With reference to the ASP code of the previous example we could add the following Python integration:
from clorm import Predicate, ComplexTerm, IntegerField, ConstantField, combine_fields
class Light(Predicate):
status: ConstantStr
class RobotLocation(Predicate, name="robotlocation"):
robot: ConstantStr
location: ConstantStr
class Holds(Predicate):
fluent: Light | RobotLocation
time: int
Note
For Python versions earlier than 3.11 you need to specify the union type using the Union
identifier from the typing
module:
from typing import Tuple class Holds(Predicate): fluent: Union[Light, RobotLocation] time: int
When used explicitly, the combine_fields()
function takes two arguments; the
first is an optional field name argument and the second is a list of the sub-fields to
combine. Note: when trying to unify a value with a combined field the raw symbol values will be
unified with the underlying field definitions in the order that they are listed in the call to
combine_fields()
. This means that care needs to be taken if the raw symbol
values could unify with multiple sub-fields; it will only unify with the first successful
sub-field. In the above example this is not a problem as the two fluent field definitions do
not overlap.
Dealing with Nested Lists
ASP does not have an explicit representation for lists. However a common convention for encoding lists is using a nesting of head-tail pairs; where the head of the pair is the element of the list and the tail is the remainder of the list, being another pair or an empty tuple to indicate the end of the list.
For example encoding a list of “nodes” [1,2,c] for some predicate p
, might take the form:
p(nodes,(1,(2,(c,())))).
While, such an encoding can be problematic and can lead to a grounding blowout, nevertheless when used with care can be very useful.

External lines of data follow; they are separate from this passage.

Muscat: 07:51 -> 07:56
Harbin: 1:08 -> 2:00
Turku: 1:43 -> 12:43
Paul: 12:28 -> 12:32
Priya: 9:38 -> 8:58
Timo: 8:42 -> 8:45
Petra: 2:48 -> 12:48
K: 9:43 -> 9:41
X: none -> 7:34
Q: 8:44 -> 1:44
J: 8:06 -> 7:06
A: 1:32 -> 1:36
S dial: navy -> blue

Unfortunately, getting facts containing these sorts of nested lists into and out of Clingo can
be very cumbersome. To help support this type of encoding Clorm provides the
define_nested_list_field()
function. This factory function takes an element
field class, as well as an optional new class name, and returns a newly created
BaseField
sub-class that can be used to convert to and from a list of elements
of that field class. Clorm provides implicit support for this helper function with some extra
type identifiers.
from clorm import Predicate, ConstantStr, HeadList class P(Predicate): param: ConstantStr alist: HeadList[int] p = P("nodes",[1,2,3]) assert str(p) == "p(nodes,(1,(2,(3,()))))"
Old Syntax
The preferred syntax for specifying predicates has changed with Clorm 1.5. The new syntax looks very similar to standard Python dataclasses or a modern Python library such as Pydantic. This new syntax integrates better with modern Python programming practices, for example using linters and type checkers.

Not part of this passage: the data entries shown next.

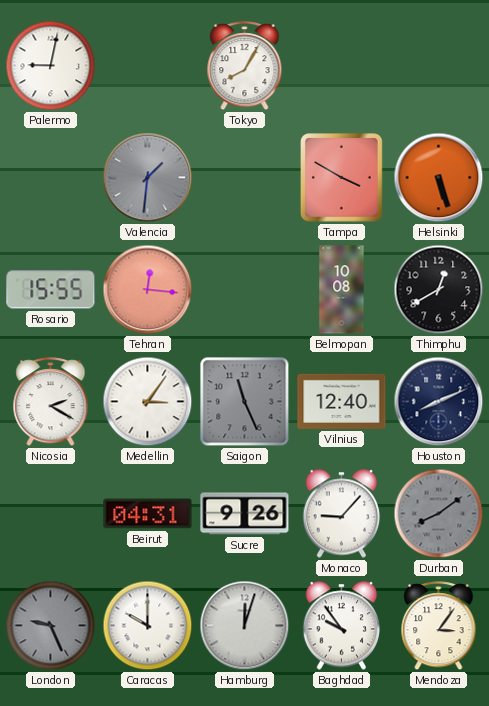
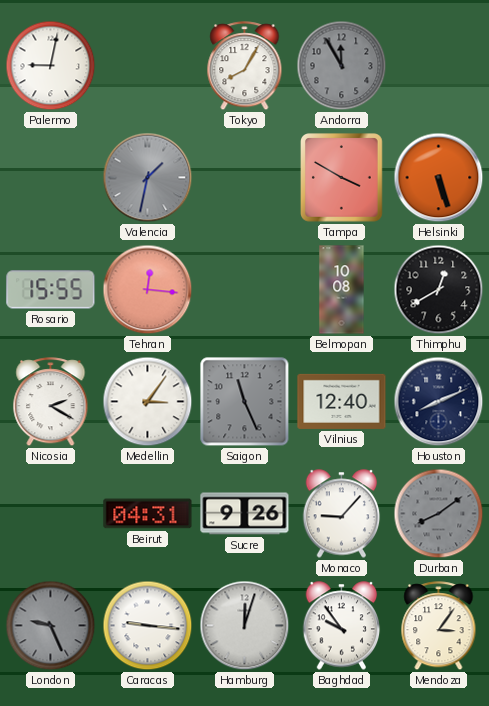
Andorra: none -> 11:55
Valencia: 1:31 -> 1:32
Caracas: 10:00 -> 9:16
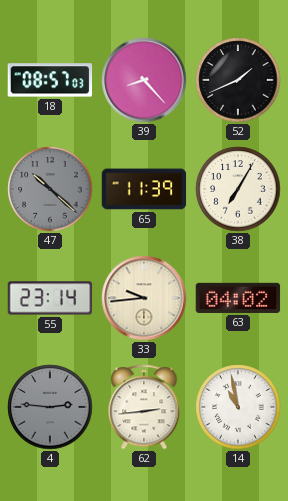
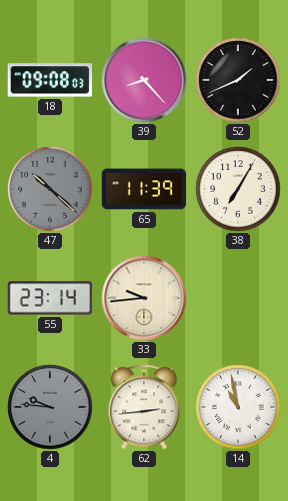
18: 08:57 -> 09:08
63: 04:02 -> none
4: 2:46 -> 9:46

The old syntax does not use Python type annotations and instead required the user to explicitly
a BaseField
sub-class for each term. It also required the use of a Meta
sub-class to provide predicate meta-data, for example, to override the name of the predicate.

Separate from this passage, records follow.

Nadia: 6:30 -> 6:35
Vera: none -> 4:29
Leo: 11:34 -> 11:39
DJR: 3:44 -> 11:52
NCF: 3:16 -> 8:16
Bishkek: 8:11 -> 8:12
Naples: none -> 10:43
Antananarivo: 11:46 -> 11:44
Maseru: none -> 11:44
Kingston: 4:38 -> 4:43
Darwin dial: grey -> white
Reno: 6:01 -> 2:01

from clorm import Predicate, StringField, IntegerField class Location(Predicate): city = StringField country = StringField class Meta: name = "mylocation" class Booking(Predicate): date = StringField location = Location.Field
While the old syntax still works it should only be used as a fallback if it is not possible to specify some requirement using the new syntax. The old syntax will likely be deprecated at some point and eventually removed completely.